Exercise directions: Below are some records. Write out exactly their lines from the one with "4. Explorer les Énergies Renouvelables" through the one with "(La dumneavoastră 20.08.)", and leave the pictures behind.

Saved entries

*** Block opens ***

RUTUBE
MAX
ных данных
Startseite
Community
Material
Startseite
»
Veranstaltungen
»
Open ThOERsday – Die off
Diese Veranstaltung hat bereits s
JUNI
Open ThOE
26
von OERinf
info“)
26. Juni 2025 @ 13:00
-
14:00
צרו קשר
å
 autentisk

*** Block closes ***
*** Block opens ***

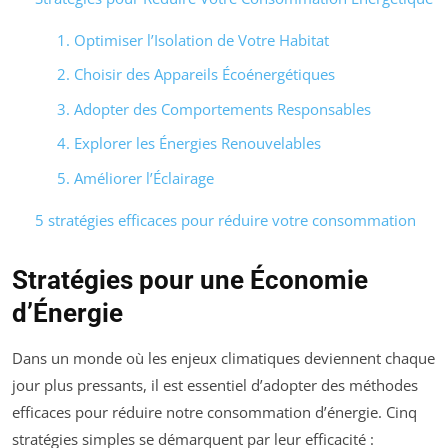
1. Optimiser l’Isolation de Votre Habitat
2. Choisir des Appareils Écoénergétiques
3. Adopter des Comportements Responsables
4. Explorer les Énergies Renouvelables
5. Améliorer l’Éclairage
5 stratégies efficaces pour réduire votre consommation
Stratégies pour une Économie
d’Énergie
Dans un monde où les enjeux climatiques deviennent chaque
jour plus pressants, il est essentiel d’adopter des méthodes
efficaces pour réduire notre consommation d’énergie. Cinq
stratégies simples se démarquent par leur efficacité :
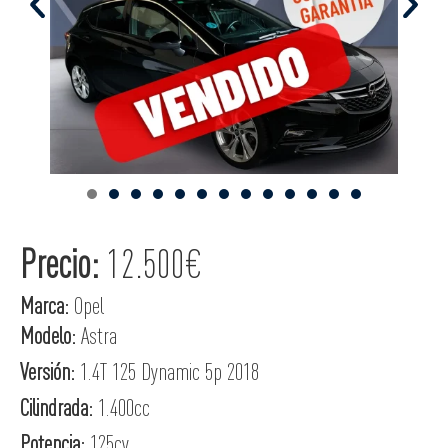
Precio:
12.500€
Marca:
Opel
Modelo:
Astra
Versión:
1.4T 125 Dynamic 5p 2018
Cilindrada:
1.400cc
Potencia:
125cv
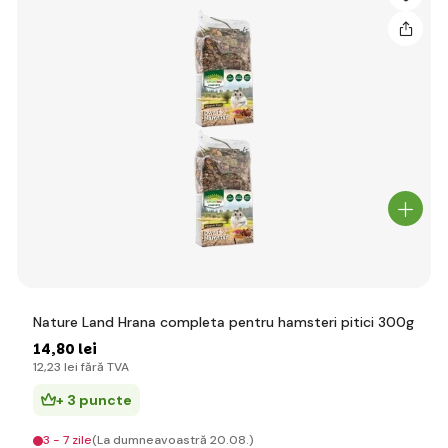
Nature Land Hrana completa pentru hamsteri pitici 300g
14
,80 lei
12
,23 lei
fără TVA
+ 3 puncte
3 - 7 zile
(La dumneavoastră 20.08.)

*** Block closes ***
*** Block opens ***

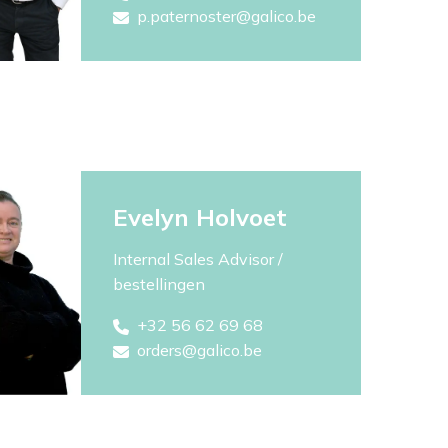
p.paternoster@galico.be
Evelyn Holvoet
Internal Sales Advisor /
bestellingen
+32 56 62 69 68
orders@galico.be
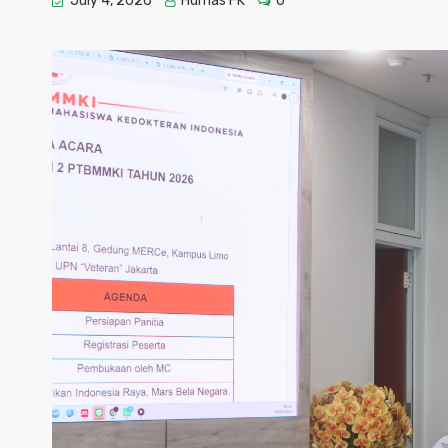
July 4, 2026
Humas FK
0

*** Block closes ***

Result for this task:
4. Explorer les Énergies Renouvelables
5. Améliorer l’Éclairage
5 stratégies efficaces pour réduire votre consommation
Stratégies pour une Économie
d’Énergie
Dans un monde où les enjeux climatiques deviennent chaque
jour plus pressants, il est essentiel d’adopter des méthodes
efficaces pour réduire notre consommation d’énergie. Cinq
stratégies simples se démarquent par leur efficacité :
Precio:
12.500€
Marca:
Opel
Modelo:
Astra
Versión:
1.4T 125 Dynamic 5p 2018
Cilindrada:
1.400cc
Potencia:
125cv
Nature Land Hrana completa pentru hamsteri pitici 300g
14
,80 lei
12
,23 lei
fără TVA
+ 3 puncte
3 - 7 zile
(La dumneavoastră 20.08.)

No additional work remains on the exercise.